→ **What you will do**: Copy all records verbatim, images excluded.

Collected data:
----------

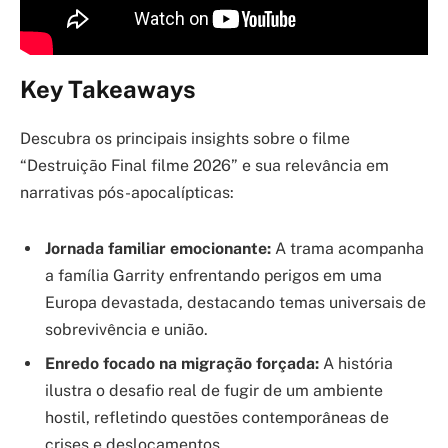
Key Takeaways
Descubra os principais insights sobre o filme
“Destruição Final filme 2026” e sua relevância em
narrativas pós-apocalípticas:
Jornada familiar emocionante:
A trama acompanha
a família Garrity enfrentando perigos em uma
Europa devastada, destacando temas universais de
sobrevivência e união.
Enredo focado na migração forçada:
A história
ilustra o desafio real de fugir de um ambiente
hostil, refletindo questões contemporâneas de
crises e deslocamentos.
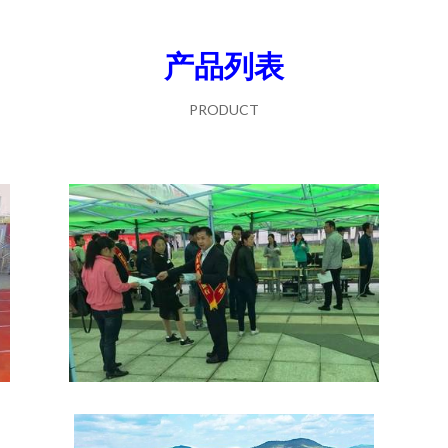
产品列表
PRODUCT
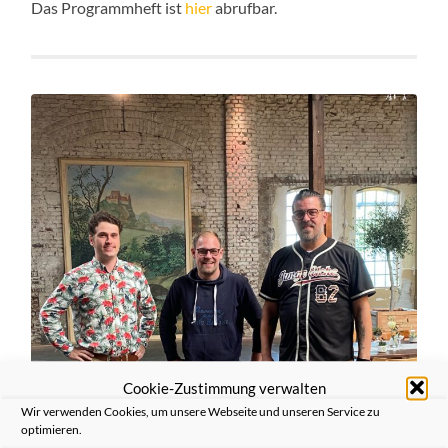
Das Programmheft ist
hier
abrufbar.
Cookie-Zustimmung verwalten
Wir verwenden Cookies, um unsere Webseite und unseren Service zu
optimieren.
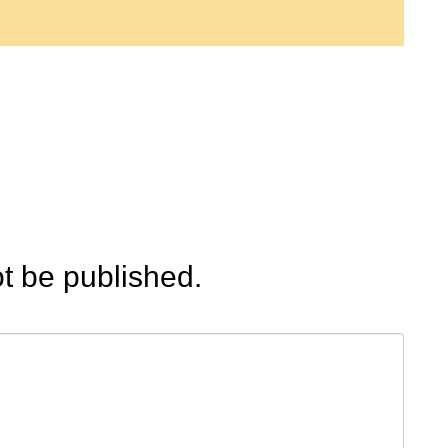
ot be published.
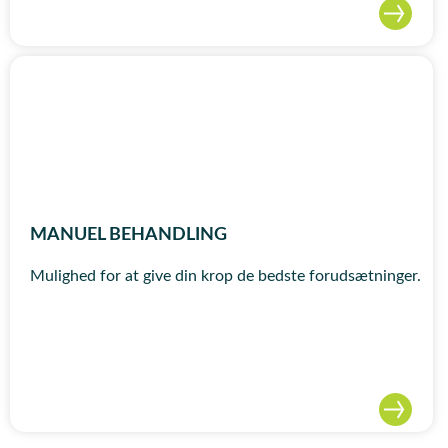
MANUEL BEHANDLING
Mulighed for at give din krop de bedste forudsætninger.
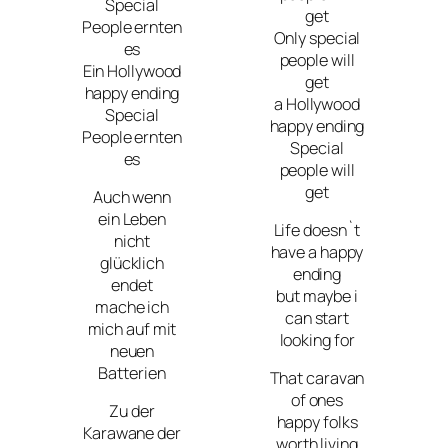
Special
get
People ernten
Only special
es
people will
Ein Hollywood
get
happy ending
a Hollywood
Special
happy ending
People ernten
Special
es
people will
get
Auch wenn
ein Leben
Life doesn`t
nicht
have a happy
glücklich
ending
endet
but maybe i
mache ich
can start
mich auf mit
looking for
neuen
Batterien
That caravan
of ones
Zu der
happy folks
Karawane der
worth living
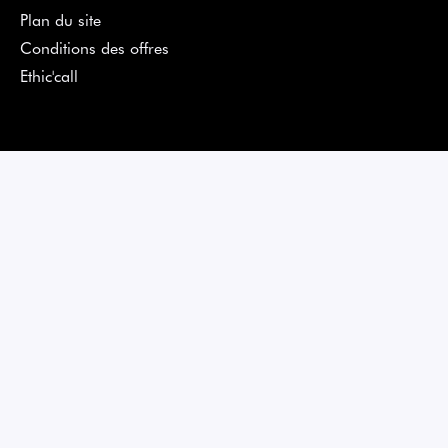
Plan du site
Conditions des offres
Ethic'call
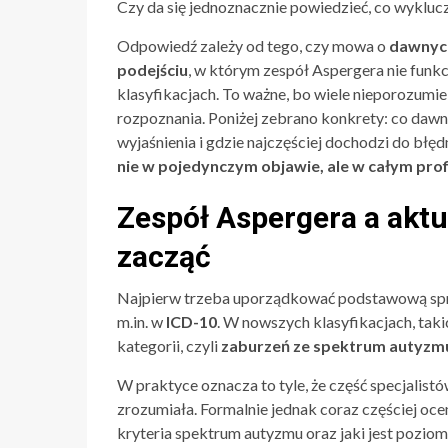
Czy da się jednoznacznie powiedzieć, co wykluc
Odpowiedź zależy od tego, czy mowa o
dawnych
podejściu
, w którym zespół Aspergera nie funk
klasyfikacjach. To ważne, bo wiele nieporozumie
rozpoznania. Poniżej zebrano konkrety: co dawn
wyjaśnienia i gdzie najczęściej dochodzi do błęd
nie w pojedynczym objawie, ale w całym prof
Zespół Aspergera a aktu
zacząć
Najpierw trzeba uporządkować podstawową sp
m.in. w
ICD-10
. W nowszych klasyfikacjach, taki
kategorii, czyli
zaburzeń ze spektrum autyzm
W praktyce oznacza to tyle, że część specjalistó
zrozumiała. Formalnie jednak coraz częściej oceni
kryteria spektrum autyzmu oraz jaki jest pozi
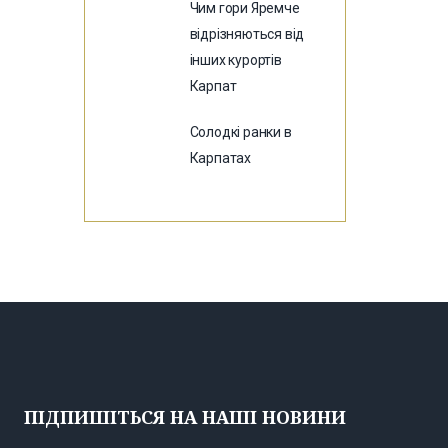
Чим гори Яремче
відрізняються від
інших курортів
Карпат
Солодкі ранки в
Карпатах
ПІДПИШІТЬСЯ НА НАШІ НОВИНИ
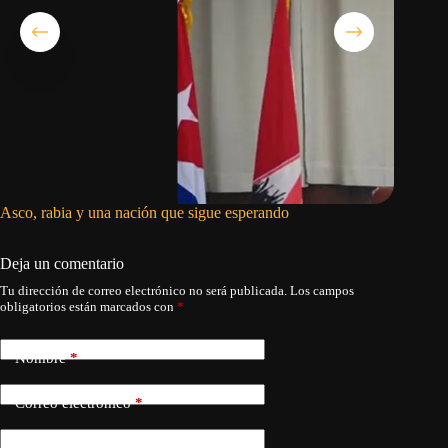
Asco, rabia y una nación que sigue esperando
El Parla
reformas
Deja un comentario
Tu dirección de correo electrónico no será publicada.
Los campos
obligatorios están marcados con
*
Nombre
*
Correo electrónico
*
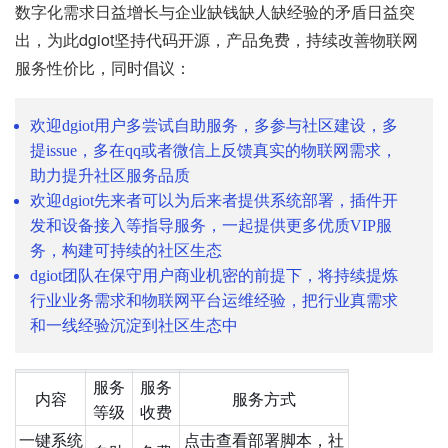
数字化需求日益增长与企业缺钱缺人缺经验的矛盾日益突
出，为此dgiot坚持代码开源，产品免费，持续改善物联网
服务性价比，同时倡议：
欢迎dgiot用户多尝试自助服务，多参与社区建设，多
提issue，多在qq或者微信上反馈真实的物联网需求，
助力提升社区服务品质
欢迎dgiot先来者可以为后来者提供系统部署，插件开
发和设备接入等指导服务，一起提供更多优质VIP服
务，构建可持续的社区生态
dgiot团队在保守用户商业机密的前提下，将持续提炼
行业业务需求和物联网平台运维经验，把行业真需求
和一线经验沉淀到社区生态中
服务
服务
内容
服务方式
等级
收费
一键系统
点击查看部署脚本，社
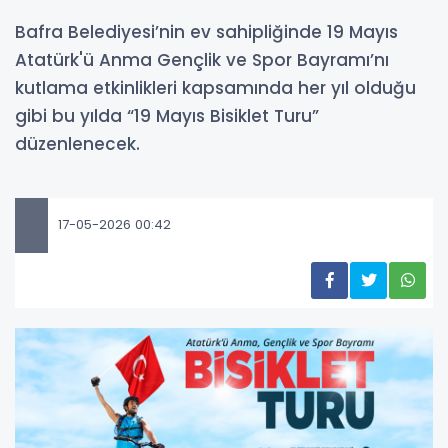
Bafra Belediyesi’nin ev sahipliğinde 19 Mayıs
Atatürk'ü Anma Gençlik ve Spor Bayramı’nı
kutlama etkinlikleri kapsamında her yıl olduğu
gibi bu yılda “19 Mayıs Bisiklet Turu”
düzenlenecek.
17-05-2026 00:42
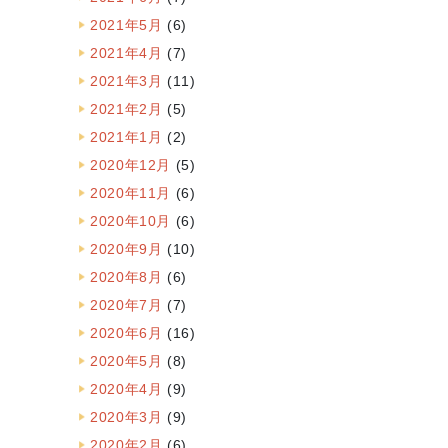
2021年5月
(6)
2021年4月
(7)
2021年3月
(11)
2021年2月
(5)
2021年1月
(2)
2020年12月
(5)
2020年11月
(6)
2020年10月
(6)
2020年9月
(10)
2020年8月
(6)
2020年7月
(7)
2020年6月
(16)
2020年5月
(8)
2020年4月
(9)
2020年3月
(9)
2020年2月
(6)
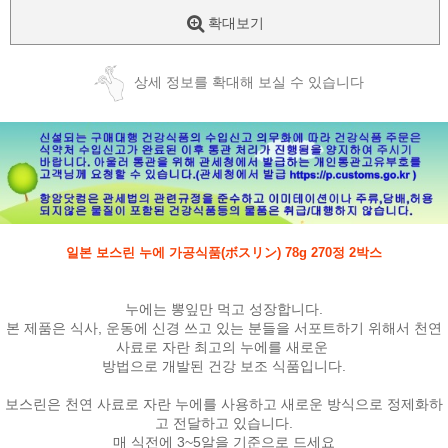
확대보기
상세 정보를 확대해 보실 수 있습니다
일본 보스린 누에 가공식품(ボスリン) 78g 270정 2박스
누에는 뽕잎만 먹고 성장합니다.
본 제품은 식사, 운동에 신경 쓰고 있는 분들을 서포트하기 위해서 천연
사료로 자란 최고의 누에를 새로운
방법으로 개발된 건강 보조 식품입니다.
보스린은 천연 사료로 자란 누에를 사용하고 새로운 방식으로 정제화하
고 전달하고 있습니다.
매 식전에 3~5알을 기준으로 드세요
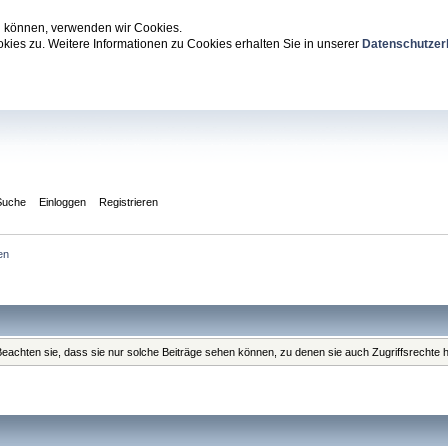
zu können, verwenden wir Cookies.
ies zu. Weitere Informationen zu Cookies erhalten Sie in unserer
Datenschutzer
Suche
Einloggen
Registrieren
en
. Beachten sie, dass sie nur solche Beiträge sehen können, zu denen sie auch Zugriffsrechte 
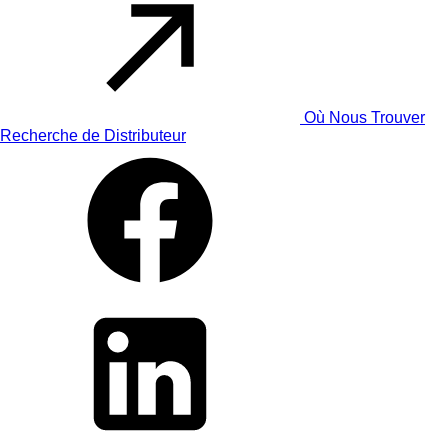
Où Nous Trouver
Recherche de Distributeur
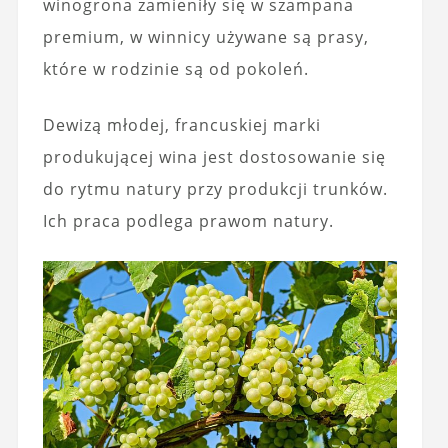
winogrona zamieniły się w szampana
premium, w winnicy używane są prasy,
które w rodzinie są od pokoleń.
Dewizą młodej, francuskiej marki
produkującej wina jest dostosowanie się
do rytmu natury przy produkcji trunków.
Ich praca podlega prawom natury.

----------

→ **Answer below**:
Key Takeaways
Descubra os principais insights sobre o filme
“Destruição Final filme 2026” e sua relevância em
narrativas pós-apocalípticas:
Jornada familiar emocionante:
A trama acompanha
a família Garrity enfrentando perigos em uma
Europa devastada, destacando temas universais de
sobrevivência e união.
Enredo focado na migração forçada:
A história
ilustra o desafio real de fugir de um ambiente
hostil, refletindo questões contemporâneas de
crises e deslocamentos.
产品列表
PRODUCT
Das Programmheft ist
hier
abrufbar.
Cookie-Zustimmung verwalten
Wir verwenden Cookies, um unsere Webseite und unseren Service zu
optimieren.
ot be published.
MANUEL BEHANDLING
Mulighed for at give din krop de bedste forudsætninger.
Special
get
People ernten
Only special
es
people will
Ein Hollywood
get
happy ending
a Hollywood
Special
happy ending
People ernten
Special
es
people will
get
Auch wenn
ein Leben
Life doesn`t
nicht
have a happy
glücklich
ending
endet
but maybe i
mache ich
can start
mich auf mit
looking for
neuen
Batterien
That caravan
of ones
Zu der
happy folks
Karawane der
worth living
Plan du site
Conditions des offres
Ethic'call
Czy da się jednoznacznie powiedzieć, co wykluc
Odpowiedź zależy od tego, czy mowa o
dawnych
podejściu
, w którym zespół Aspergera nie funk
klasyfikacjach. To ważne, bo wiele nieporozumie
rozpoznania. Poniżej zebrano konkrety: co dawn
wyjaśnienia i gdzie najczęściej dochodzi do błęd
nie w pojedynczym objawie, ale w całym prof
Zespół Aspergera a aktu
zacząć
Najpierw trzeba uporządkować podstawową sp
m.in. w
ICD-10
. W nowszych klasyfikacjach, taki
kategorii, czyli
zaburzeń ze spektrum autyzm
W praktyce oznacza to tyle, że część specjalistó
zrozumiała. Formalnie jednak coraz częściej oceni
kryteria spektrum autyzmu oraz jaki jest pozi
Чим гори Яремче
відрізняються від
інших курортів
Карпат
Солодкі ранки в
Карпатах
ПІДПИШІТЬСЯ НА НАШІ НОВИНИ
Asco, rabia y una nación que sigue esperando
El Parla
reformas
Deja un comentario
Tu dirección de correo electrónico no será publicada.
Los campos
obligatorios están marcados con
*
Nombre
*
Correo electrónico
*
数字化需求日益增长与企业缺钱缺人缺经验的矛盾日益突
出，为此dgiot坚持代码开源，产品免费，持续改善物联网
服务性价比，同时倡议：
欢迎dgiot用户多尝试自助服务，多参与社区建设，多
提issue，多在qq或者微信上反馈真实的物联网需求，
助力提升社区服务品质
欢迎dgiot先来者可以为后来者提供系统部署，插件开
发和设备接入等指导服务，一起提供更多优质VIP服
务，构建可持续的社区生态
dgiot团队在保守用户商业机密的前提下，将持续提炼
行业业务需求和物联网平台运维经验，把行业真需求
和一线经验沉淀到社区生态中
服务
服务
内容
服务方式
等级
收费
一键系统
点击查看部署脚本，社
Bafra Belediyesi’nin ev sahipliğinde 19 Mayıs
Atatürk'ü Anma Gençlik ve Spor Bayramı’nı
kutlama etkinlikleri kapsamında her yıl olduğu
gibi bu yılda “19 Mayıs Bisiklet Turu”
düzenlenecek.
17-05-2026 00:42
2021年5月
(6)
2021年4月
(7)
2021年3月
(11)
2021年2月
(5)
2021年1月
(2)
2020年12月
(5)
2020年11月
(6)
2020年10月
(6)
2020年9月
(10)
2020年8月
(6)
2020年7月
(7)
2020年6月
(16)
2020年5月
(8)
2020年4月
(9)
2020年3月
(9)
2020年2月
(6)
확대보기
상세 정보를 확대해 보실 수 있습니다
일본 보스린 누에 가공식품(ボスリン) 78g 270정 2박스
누에는 뽕잎만 먹고 성장합니다.
본 제품은 식사, 운동에 신경 쓰고 있는 분들을 서포트하기 위해서 천연
사료로 자란 최고의 누에를 새로운
방법으로 개발된 건강 보조 식품입니다.
보스린은 천연 사료로 자란 누에를 사용하고 새로운 방식으로 정제화하
고 전달하고 있습니다.
매 식전에 3~5알을 기준으로 드세요
zu können, verwenden wir Cookies.
ies zu. Weitere Informationen zu Cookies erhalten Sie in unserer
Datenschutzer
Suche
Einloggen
Registrieren
en
. Beachten sie, dass sie nur solche Beiträge sehen können, zu denen sie auch Zugriffsrechte 
Où Nous Trouver
Recherche de Distributeur
winogrona zamieniły się w szampana
premium, w winnicy używane są prasy,
które w rodzinie są od pokoleń.
Dewizą młodej, francuskiej marki
produkującej wina jest dostosowanie się
do rytmu natury przy produkcji trunków.
Ich praca podlega prawom natury.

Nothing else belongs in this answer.